Your goal -
From the line containing "폴리 아 네 이 트 85 MSDS (재료 안전 데이터 시트)" down to the line containing "산 리 놀 무수 물 단 지방산 에스테르 MSDS (재료 안전 데이터 시트)" in the records below, reproduce every line exactly, ends included, and omit all others.

Provided material -
──────────────────────────────

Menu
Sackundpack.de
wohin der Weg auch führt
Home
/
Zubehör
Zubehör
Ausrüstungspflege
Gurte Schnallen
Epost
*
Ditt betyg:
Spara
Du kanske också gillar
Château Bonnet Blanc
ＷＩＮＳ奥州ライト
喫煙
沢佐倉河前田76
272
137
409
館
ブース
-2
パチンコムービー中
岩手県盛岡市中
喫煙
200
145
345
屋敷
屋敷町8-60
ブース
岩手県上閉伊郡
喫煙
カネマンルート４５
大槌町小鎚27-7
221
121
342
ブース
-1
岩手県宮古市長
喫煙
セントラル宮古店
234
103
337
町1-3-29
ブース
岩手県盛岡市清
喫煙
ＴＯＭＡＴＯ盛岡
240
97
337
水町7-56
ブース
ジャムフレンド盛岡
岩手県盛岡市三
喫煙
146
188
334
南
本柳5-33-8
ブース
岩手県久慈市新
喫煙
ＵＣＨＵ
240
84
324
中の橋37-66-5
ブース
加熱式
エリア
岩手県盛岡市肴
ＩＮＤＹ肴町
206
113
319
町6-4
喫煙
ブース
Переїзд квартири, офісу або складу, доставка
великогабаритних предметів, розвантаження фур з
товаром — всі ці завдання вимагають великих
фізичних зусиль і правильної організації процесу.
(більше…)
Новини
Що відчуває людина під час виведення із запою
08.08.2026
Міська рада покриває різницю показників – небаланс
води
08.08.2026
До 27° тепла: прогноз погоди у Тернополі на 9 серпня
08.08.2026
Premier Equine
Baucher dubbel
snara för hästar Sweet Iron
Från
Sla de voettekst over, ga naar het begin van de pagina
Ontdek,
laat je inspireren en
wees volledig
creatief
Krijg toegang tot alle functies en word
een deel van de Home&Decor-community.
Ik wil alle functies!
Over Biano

──────────────────────────────

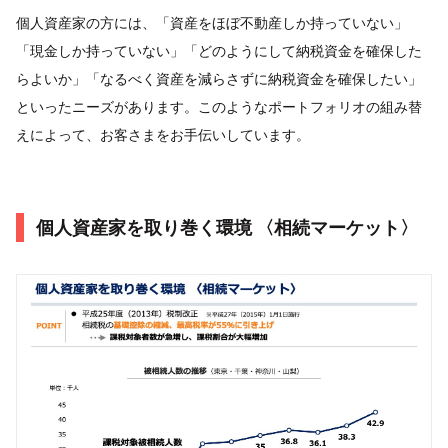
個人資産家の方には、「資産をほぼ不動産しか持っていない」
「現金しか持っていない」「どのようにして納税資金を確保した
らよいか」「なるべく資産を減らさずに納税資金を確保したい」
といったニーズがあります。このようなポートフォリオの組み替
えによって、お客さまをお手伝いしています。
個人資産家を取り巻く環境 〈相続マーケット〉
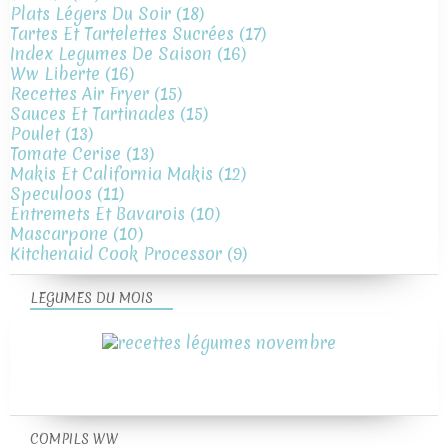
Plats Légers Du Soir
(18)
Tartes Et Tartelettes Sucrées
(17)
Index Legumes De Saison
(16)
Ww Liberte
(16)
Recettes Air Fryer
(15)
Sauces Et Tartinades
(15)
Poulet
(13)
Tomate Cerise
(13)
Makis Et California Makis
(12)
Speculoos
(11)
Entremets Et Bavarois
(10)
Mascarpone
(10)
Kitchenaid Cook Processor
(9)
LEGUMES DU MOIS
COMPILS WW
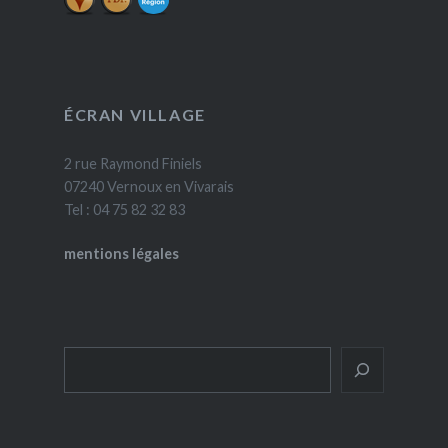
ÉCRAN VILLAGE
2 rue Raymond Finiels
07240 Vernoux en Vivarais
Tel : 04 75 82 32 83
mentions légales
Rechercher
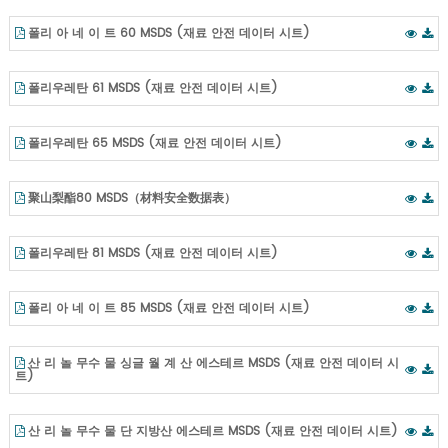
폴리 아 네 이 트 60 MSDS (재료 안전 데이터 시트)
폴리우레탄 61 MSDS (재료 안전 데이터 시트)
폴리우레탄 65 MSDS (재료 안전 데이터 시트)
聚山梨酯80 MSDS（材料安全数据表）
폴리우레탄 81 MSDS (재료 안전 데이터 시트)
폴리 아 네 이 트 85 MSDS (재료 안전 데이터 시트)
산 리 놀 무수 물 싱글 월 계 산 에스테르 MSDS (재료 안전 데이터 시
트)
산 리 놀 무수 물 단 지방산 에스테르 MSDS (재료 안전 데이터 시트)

──────────────────────────────

Response below -
폴리 아 네 이 트 85 MSDS (재료 안전 데이터 시트)
산 리 놀 무수 물 싱글 월 계 산 에스테르 MSDS (재료 안전 데이터 시
트)
산 리 놀 무수 물 단 지방산 에스테르 MSDS (재료 안전 데이터 시트)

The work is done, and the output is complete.